[Data for this exercise Boundary: Start]

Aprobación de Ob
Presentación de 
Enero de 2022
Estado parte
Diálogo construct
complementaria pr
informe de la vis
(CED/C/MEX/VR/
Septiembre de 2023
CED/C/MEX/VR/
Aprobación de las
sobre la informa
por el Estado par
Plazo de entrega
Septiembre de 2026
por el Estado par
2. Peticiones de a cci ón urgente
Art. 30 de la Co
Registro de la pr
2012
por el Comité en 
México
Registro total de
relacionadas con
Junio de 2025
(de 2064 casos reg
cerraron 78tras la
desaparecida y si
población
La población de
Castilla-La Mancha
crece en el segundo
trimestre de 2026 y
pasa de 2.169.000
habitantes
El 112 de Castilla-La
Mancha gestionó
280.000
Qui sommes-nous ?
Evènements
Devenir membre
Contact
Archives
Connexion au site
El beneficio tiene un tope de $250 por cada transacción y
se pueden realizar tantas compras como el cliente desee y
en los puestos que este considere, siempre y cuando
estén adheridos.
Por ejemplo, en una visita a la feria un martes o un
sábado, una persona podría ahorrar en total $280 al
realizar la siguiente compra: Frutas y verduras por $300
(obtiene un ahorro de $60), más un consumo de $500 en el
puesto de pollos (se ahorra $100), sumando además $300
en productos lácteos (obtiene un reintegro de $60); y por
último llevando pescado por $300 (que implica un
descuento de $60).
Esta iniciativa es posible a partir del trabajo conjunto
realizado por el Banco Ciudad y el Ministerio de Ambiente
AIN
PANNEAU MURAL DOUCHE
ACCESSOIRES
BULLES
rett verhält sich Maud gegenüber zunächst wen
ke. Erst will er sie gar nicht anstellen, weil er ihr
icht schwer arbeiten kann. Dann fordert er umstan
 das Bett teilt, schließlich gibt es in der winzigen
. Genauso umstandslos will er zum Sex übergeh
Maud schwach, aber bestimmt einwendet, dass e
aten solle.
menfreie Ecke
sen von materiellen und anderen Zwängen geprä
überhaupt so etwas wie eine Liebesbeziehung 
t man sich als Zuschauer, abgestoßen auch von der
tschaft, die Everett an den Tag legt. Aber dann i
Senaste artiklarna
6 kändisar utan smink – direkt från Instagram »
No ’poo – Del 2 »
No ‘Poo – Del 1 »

[Data for this exercise Boundary: End]

What to produce:
Print the line that contains "aten solle." and each line after it up to the end of the listing, exactly as written.

Response:
aten solle.
menfreie Ecke
sen von materiellen und anderen Zwängen geprä
überhaupt so etwas wie eine Liebesbeziehung 
t man sich als Zuschauer, abgestoßen auch von der
tschaft, die Everett an den Tag legt. Aber dann i
Senaste artiklarna
6 kändisar utan smink – direkt från Instagram »
No ’poo – Del 2 »
No ‘Poo – Del 1 »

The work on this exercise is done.